Extracted onto the pages of GENUKI with the kind permission of the National Library of Wales

This is a complete extract of this article plus appendix (Gareth Hicks Feb 2003)

The places featured are Tredegar, Machen and Caerphilly

See also footnote dated June 2011


The industrial history of Wales before the mid-eighteenth century still remains largely unchartered ground. Our knowledge of the iron industry, for example, is frequently confined to the names and locations of a number of the forges and furnaces; some more or less precise dating of their period of activity; and occasionally one or two names of the people who were connected with them. A series of accounts amongst the Tredegar papers, 1  however, makes it possible to reconstruct in a little more detail the operations of one enterprise in the Welsh iron industry at the close of the seventeenth century.
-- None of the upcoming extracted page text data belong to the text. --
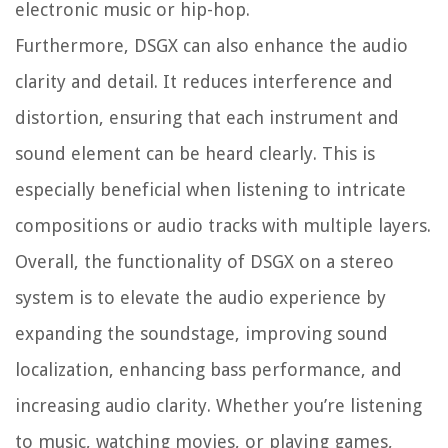
electronic music or hip-hop.
Furthermore, DSGX can also enhance the audio
clarity and detail. It reduces interference and
distortion, ensuring that each instrument and
sound element can be heard clearly. This is
especially beneficial when listening to intricate
compositions or audio tracks with multiple layers.
Overall, the functionality of DSGX on a stereo
system is to elevate the audio experience by
expanding the soundstage, improving sound
localization, enhancing bass performance, and
increasing audio clarity. Whether you’re listening
to music, watching movies, or playing games,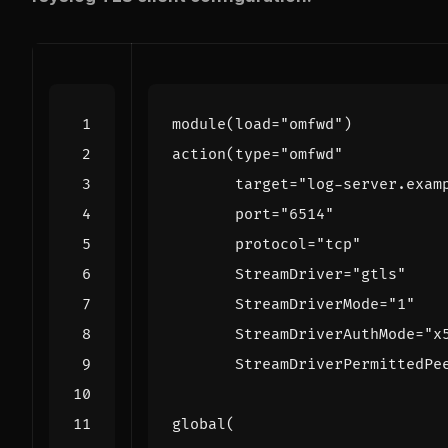
module
(
load
=
"omfwd"
)
action
(
type
=
"omfwd"
target
=
"log-server.exam
port
=
"6514"
protocol
=
"tcp"
StreamDriver
=
"gtls"
StreamDriverMode
=
"1"
StreamDriverAuthMode
=
"x
StreamDriverPermittedPe
global
(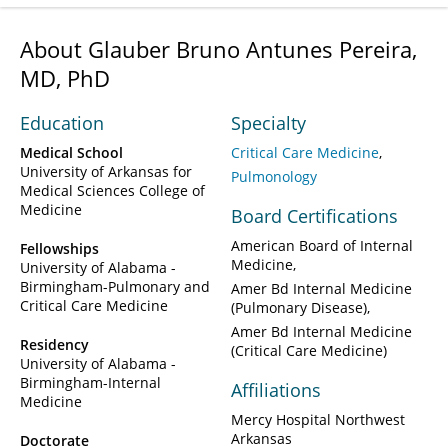
About Glauber Bruno Antunes Pereira,
MD, PhD
Education
Specialty
Medical School
Critical Care Medicine
University of Arkansas for
Pulmonology
Medical Sciences College of
Medicine
Board Certifications
American Board of Internal
Fellowships
Medicine
University of Alabama -
Birmingham-Pulmonary and
Amer Bd Internal Medicine
Critical Care Medicine
(Pulmonary Disease)
Amer Bd Internal Medicine
Residency
(Critical Care Medicine)
University of Alabama -
Birmingham-Internal
Affiliations
Medicine
Mercy Hospital Northwest
Arkansas
Doctorate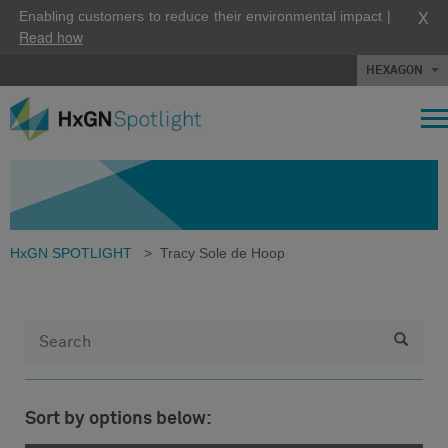
X
Enabling customers to reduce their environmental impact |
Read how
HEXAGON
HxGN SPOTLIGHT
>
Tracy Sole de Hoop
Sort by options below: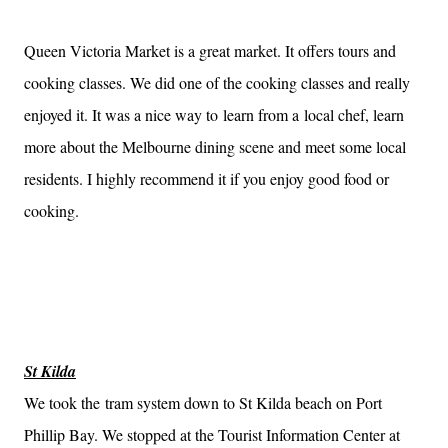
Queen Victoria Market is a great market. It offers tours and
cooking classes. We did one of the cooking classes and really
enjoyed it. It was a nice way to learn from a local chef, learn
more about the Melbourne dining scene and meet some local
residents. I highly recommend it if you enjoy good food or
cooking.
St Kilda
We took the tram system down to St Kilda beach on Port
Phillip Bay. We stopped at the Tourist Information Center at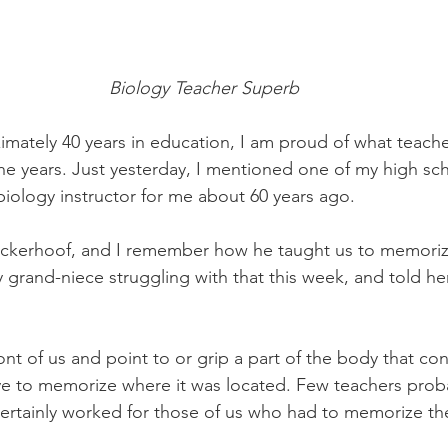
Biology Teacher Superb
mately 40 years in education, I am proud of what teache
e years. Just yesterday, I mentioned one of my high sch
iology instructor for me about 60 years ago.
ickerhoof, and I remember how he taught us to memoriz
y grand-niece struggling with that this week, and told he
ont of us and point to or grip a part of the body that co
 to memorize where it was located. Few teachers proba
t certainly worked for those of us who had to memorize th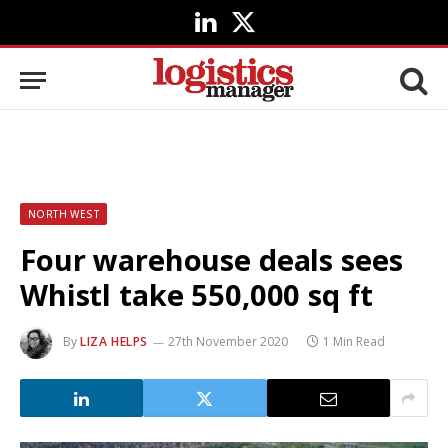
LinkedIn
X
(Twitter)
NORTH WEST
Four warehouse deals sees
Whistl take 550,000 sq ft
By
LIZA HELPS
27th November 2020
1 Min Read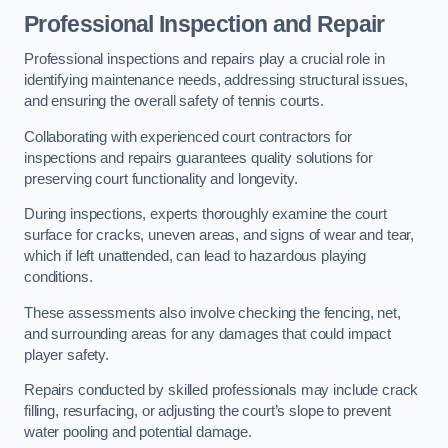
Professional Inspection and Repair
Professional inspections and repairs play a crucial role in
identifying maintenance needs, addressing structural issues,
and ensuring the overall safety of tennis courts.
Collaborating with experienced court contractors for
inspections and repairs guarantees quality solutions for
preserving court functionality and longevity.
During inspections, experts thoroughly examine the court
surface for cracks, uneven areas, and signs of wear and tear,
which if left unattended, can lead to hazardous playing
conditions.
These assessments also involve checking the fencing, net,
and surrounding areas for any damages that could impact
player safety.
Repairs conducted by skilled professionals may include crack
filling, resurfacing, or adjusting the court’s slope to prevent
water pooling and potential damage.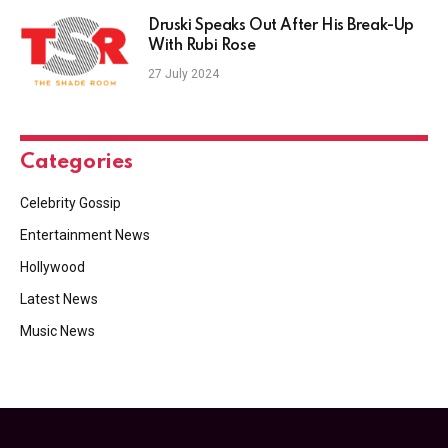
Druski Speaks Out After His Break-Up
With Rubi Rose
27 July 2024
Categories
Celebrity Gossip
Entertainment News
Hollywood
Latest News
Music News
Unfortunately no letters and virtually no other documentary material have survived to elucidate and expand upon the accounts : nonetheless the essential features of the business emerge fairly clearly.

The business consisted of a furnace at Caerphilly and two forges, one at Machen and the other at Rudry. The accounts cover the years from 1690 to 1701 but the furnace and forges had then already been in existence for some time. The forge at Rhyd-y-gwern in the Parish of Machen had, indeed, been established over a century before 1690, being first referred to in 1567. 2  Amongst the Tredegar papers there is a document, 3 which is undated but which can---from internal evidence---be placed at shortly before 1676, that gives further evidence of the earlier existence of these undertakings. The furnace was then in poor condition: the walls were 'indifferent good', the shaft was 'decaying but may hold for a blast more', whilst 'the stream that belongs unto it is not a third part of that in former tyme'. The furnace had been held by one Hart, 4  at first for 15 years at £5 p.a. and then for a further 4 years at £30 p.a. --- the increase arising because at the end of the first term he had still had considerable unused stocks at the furnace so that he had either to sacrifice these or take a new lease. This furnace was almost certainly the old Taff furnace--- it is described as being 'upon the brink of the River Tave'--- which had been working in 1564. About 1680, however, this site was abandoned and the furnace moved to Caerphilly: 5  it is this Caerphilly furnace which figures in the Tredegar accounts. The two forges--- one in Machen and the other in Rudry--- are described as being in good condition. The former commanded (c. 1676) a rent of £50 p.a., the latter £10 p.a., whilst a storehouse at Newport was also rented for £8 p.a.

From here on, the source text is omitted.